The Communist Left of New Zealand is a revolutionary organisation which as part of the international movement is committed to building the party that will lead the working class to achieve a dictatorship of the proletariat transitional to communism in Australasia and the Pacific as part of the world socialist revolution.

The productive forces of our time have outgrown not only the bourgeois forms of property relationships but also the boundaries of national states. Liberalism and nationalism have both become fetters upon the further development of the world economy. The world proletarian revolution is directed both against private property and against the national splitting-up of the world economy. The socialist revolution, in abolishing wage slavery will abolish the division of society into classes and all social and political inequality therefrom.

The path to this goal lies throught the smashing of the entire capitalist state, its army, its police, and its bureaucracy leading to its replacement by a new form of state which, from the moment of its inception, will begin to wither away. This new form of state constitutes the dictatorship of the proletariat.
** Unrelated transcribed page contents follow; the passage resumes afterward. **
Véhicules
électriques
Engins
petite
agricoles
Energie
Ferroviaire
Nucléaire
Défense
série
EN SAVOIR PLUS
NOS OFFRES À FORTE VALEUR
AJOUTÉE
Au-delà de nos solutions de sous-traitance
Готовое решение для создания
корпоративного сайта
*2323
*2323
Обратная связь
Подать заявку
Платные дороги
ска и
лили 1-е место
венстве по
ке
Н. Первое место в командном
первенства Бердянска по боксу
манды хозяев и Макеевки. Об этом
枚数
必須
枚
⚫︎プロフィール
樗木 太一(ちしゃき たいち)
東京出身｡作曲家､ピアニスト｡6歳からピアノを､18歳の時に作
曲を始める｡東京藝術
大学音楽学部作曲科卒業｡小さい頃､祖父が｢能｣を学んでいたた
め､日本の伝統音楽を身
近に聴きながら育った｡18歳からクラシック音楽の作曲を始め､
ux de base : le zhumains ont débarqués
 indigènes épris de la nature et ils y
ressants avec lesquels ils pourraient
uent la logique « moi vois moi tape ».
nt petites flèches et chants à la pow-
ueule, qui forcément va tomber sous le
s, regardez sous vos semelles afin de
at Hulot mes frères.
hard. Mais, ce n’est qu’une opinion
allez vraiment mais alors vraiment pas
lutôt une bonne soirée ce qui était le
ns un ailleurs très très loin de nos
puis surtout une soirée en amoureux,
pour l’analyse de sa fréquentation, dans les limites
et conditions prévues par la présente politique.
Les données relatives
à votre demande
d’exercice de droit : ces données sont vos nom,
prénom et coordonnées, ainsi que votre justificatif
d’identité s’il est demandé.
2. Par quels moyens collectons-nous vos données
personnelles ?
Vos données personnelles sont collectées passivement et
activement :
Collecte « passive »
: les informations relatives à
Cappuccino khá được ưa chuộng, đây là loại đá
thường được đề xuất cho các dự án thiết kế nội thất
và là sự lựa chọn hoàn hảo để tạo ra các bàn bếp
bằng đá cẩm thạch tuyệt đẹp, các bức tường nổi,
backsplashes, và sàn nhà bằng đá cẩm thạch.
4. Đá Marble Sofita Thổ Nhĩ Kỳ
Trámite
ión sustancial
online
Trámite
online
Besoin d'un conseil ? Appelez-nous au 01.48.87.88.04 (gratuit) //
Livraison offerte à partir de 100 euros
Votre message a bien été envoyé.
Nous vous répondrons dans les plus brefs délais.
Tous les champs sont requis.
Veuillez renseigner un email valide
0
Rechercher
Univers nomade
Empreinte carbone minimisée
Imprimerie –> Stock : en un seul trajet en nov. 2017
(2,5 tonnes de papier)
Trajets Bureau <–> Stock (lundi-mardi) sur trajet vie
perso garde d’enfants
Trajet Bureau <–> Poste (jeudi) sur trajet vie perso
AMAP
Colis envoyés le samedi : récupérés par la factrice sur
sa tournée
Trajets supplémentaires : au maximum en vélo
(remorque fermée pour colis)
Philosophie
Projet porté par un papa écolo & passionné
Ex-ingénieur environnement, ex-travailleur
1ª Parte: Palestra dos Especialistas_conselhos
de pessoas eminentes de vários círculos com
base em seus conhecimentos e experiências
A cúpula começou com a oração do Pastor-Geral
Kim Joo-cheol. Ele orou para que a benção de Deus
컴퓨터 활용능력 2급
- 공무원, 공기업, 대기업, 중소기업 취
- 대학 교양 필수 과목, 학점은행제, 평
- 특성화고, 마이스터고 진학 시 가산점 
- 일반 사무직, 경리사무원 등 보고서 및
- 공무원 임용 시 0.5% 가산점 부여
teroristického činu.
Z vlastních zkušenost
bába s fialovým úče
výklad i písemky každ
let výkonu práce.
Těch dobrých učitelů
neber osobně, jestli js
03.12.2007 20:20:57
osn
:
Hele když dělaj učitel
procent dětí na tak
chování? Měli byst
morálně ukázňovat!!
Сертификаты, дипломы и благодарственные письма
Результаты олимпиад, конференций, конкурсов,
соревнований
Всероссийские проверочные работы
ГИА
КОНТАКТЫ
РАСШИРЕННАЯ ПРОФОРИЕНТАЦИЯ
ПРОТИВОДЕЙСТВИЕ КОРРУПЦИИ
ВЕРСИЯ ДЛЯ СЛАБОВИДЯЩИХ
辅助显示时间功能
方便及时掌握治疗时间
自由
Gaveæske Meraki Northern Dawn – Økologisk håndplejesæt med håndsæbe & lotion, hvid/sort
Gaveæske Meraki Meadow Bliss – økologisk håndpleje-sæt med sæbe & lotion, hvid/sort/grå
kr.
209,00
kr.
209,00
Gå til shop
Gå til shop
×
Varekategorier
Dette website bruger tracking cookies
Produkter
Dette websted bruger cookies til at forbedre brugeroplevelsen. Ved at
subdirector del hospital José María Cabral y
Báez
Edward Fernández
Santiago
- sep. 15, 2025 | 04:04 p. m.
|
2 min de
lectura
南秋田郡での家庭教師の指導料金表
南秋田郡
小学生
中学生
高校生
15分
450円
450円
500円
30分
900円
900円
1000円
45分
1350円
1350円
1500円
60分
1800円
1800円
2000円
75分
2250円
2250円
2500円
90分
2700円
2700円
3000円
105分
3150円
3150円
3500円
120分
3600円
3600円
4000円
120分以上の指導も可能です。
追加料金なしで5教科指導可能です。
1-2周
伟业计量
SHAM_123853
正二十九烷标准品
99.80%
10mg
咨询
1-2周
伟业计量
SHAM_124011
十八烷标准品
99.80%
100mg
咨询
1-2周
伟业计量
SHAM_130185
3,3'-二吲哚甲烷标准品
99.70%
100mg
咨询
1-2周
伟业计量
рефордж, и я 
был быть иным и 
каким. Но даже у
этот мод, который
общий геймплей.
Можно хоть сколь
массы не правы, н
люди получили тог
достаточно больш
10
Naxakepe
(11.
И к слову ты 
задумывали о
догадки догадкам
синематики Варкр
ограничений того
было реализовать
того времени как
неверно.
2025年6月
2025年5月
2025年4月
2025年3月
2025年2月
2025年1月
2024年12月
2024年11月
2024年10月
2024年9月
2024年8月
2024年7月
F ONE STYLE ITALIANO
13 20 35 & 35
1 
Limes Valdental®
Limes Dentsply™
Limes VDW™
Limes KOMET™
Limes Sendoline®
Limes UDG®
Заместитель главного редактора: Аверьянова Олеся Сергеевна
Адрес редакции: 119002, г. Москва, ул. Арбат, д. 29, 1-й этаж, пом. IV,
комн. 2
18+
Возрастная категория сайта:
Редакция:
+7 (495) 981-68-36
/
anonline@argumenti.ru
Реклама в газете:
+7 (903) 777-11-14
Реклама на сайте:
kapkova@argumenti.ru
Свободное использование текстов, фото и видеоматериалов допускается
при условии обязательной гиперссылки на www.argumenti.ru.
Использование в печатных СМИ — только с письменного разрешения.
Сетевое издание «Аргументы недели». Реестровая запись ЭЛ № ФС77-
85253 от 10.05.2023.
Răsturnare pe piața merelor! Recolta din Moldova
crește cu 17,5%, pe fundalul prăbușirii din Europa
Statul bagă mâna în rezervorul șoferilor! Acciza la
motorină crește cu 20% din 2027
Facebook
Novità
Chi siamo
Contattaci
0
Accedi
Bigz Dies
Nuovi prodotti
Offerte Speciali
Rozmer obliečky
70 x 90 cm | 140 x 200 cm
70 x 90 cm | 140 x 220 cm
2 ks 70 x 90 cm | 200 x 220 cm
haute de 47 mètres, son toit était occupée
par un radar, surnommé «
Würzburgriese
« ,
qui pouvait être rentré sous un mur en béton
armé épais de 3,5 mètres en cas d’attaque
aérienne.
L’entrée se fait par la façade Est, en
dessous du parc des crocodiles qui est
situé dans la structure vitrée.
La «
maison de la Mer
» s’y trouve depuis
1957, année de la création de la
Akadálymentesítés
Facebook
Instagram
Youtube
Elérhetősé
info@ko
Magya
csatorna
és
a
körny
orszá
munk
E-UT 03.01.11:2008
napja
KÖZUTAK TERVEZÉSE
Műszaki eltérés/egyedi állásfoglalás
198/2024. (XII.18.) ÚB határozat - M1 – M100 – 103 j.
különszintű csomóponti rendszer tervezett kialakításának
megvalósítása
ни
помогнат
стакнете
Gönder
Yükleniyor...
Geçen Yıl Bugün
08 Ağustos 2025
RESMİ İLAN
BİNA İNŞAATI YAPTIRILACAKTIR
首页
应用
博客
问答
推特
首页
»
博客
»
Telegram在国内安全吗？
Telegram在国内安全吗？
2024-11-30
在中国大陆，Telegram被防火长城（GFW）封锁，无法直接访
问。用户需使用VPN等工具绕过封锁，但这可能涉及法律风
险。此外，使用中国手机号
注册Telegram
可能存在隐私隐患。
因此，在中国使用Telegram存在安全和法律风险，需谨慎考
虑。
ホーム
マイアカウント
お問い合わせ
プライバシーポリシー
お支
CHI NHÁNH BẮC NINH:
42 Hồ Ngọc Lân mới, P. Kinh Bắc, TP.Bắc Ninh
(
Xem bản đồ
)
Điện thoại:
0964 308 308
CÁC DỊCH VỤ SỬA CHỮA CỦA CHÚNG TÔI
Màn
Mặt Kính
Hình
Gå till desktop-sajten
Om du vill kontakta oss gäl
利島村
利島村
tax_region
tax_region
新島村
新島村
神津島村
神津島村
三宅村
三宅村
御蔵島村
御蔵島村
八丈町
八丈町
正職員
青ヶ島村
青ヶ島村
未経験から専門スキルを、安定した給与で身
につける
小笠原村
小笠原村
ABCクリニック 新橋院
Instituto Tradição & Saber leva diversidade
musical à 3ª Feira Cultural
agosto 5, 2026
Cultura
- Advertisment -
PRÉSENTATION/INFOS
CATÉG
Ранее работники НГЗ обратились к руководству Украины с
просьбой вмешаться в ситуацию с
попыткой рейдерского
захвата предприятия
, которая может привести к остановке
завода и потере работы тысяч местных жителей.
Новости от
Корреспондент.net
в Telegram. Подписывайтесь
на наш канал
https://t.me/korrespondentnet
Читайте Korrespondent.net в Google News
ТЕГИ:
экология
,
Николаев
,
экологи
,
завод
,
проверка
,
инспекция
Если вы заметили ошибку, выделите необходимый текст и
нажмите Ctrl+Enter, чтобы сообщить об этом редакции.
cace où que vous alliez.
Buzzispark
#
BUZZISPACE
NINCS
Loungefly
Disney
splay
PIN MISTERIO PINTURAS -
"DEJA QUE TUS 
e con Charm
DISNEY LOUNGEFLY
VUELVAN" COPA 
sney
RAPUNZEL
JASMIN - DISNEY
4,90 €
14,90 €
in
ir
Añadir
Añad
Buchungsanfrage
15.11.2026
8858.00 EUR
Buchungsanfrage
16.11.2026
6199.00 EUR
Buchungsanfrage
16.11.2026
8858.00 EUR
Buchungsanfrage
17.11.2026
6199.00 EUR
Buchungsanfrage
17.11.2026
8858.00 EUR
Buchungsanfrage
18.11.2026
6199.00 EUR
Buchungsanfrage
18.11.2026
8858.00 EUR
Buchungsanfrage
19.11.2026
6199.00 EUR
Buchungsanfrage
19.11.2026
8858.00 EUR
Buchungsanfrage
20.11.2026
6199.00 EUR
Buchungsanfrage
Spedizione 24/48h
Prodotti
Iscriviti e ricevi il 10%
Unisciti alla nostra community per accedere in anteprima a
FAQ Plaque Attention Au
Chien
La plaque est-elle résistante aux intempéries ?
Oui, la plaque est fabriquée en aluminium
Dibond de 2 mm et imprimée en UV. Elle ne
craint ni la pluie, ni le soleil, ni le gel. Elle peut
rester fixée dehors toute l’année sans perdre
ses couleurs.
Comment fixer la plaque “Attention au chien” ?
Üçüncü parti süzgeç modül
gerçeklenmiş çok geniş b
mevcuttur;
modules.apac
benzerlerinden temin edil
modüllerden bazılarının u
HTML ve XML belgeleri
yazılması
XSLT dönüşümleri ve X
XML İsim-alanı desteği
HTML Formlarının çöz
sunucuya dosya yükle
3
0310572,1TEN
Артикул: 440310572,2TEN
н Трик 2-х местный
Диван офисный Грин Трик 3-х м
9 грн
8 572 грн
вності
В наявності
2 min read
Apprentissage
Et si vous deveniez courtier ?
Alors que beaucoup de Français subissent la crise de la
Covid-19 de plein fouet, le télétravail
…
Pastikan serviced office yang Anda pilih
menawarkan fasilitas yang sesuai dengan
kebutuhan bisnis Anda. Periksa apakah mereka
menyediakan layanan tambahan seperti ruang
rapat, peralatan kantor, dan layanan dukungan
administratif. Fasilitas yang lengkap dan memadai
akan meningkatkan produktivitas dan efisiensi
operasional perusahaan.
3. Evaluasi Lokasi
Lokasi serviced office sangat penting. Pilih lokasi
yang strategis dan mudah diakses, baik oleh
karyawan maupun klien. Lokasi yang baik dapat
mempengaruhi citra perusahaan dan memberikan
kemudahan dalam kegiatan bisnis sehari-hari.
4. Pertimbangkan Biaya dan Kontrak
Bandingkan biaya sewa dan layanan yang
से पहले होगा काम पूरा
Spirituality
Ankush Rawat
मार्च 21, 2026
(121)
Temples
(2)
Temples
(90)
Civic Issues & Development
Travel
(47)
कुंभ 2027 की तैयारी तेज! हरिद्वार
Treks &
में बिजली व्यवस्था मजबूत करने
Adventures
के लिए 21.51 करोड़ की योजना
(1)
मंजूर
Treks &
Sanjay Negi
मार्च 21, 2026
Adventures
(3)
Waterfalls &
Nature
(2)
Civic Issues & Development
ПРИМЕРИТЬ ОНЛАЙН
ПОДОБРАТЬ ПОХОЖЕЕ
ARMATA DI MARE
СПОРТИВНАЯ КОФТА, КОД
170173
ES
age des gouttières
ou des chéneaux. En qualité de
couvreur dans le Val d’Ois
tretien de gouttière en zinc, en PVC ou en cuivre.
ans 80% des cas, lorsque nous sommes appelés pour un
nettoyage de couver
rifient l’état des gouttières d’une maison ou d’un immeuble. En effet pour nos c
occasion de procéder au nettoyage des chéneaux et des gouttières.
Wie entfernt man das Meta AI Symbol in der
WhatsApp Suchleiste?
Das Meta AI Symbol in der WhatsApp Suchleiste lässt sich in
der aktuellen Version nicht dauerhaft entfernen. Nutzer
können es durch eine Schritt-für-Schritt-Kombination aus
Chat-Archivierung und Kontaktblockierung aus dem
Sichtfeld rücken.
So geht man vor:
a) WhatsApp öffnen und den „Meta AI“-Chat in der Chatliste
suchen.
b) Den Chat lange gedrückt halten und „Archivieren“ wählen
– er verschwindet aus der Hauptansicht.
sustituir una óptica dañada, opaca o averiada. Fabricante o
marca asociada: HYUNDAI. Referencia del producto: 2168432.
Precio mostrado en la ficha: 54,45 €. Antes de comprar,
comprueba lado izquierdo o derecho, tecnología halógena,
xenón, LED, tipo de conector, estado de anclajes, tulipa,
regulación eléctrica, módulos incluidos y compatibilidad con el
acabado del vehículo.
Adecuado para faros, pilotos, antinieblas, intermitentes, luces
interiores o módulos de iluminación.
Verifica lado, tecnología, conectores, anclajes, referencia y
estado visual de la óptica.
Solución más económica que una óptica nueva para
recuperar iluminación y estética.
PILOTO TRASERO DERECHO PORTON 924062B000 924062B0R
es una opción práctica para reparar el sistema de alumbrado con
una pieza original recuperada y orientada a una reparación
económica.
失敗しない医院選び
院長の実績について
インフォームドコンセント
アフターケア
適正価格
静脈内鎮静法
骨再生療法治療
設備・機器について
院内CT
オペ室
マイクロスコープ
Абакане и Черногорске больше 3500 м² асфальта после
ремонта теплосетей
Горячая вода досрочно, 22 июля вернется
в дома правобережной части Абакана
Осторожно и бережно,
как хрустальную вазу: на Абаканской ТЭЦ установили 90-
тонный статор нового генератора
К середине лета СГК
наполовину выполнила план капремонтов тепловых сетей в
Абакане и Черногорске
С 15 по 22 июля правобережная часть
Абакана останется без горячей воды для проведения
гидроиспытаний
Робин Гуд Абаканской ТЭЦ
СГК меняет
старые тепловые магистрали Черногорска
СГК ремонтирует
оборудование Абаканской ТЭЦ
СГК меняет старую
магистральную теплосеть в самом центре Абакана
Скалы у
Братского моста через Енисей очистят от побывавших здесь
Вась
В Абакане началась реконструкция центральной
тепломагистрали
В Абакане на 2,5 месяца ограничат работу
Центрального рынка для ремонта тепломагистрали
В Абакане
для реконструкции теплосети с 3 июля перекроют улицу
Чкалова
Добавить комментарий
Faced with the trend to proletarian revolution ona world scale, promising under world communism to end all poverty, all political and economic oppression and all war, raising all humanity to the level of an Aristotle, a Goethe, or a Marx, a society where the free development of each is the condition for the free development of all, capitalism in its most moribund stage, imperialism, can respond only by moves toward fascism and global war – threatening an international nuclear holocaust to maintain the bourgeoisie as the ruling class. The increasingly naked barbarism of a reactionary and parasitic world imperialism must accelerate the building of the world party of socialism.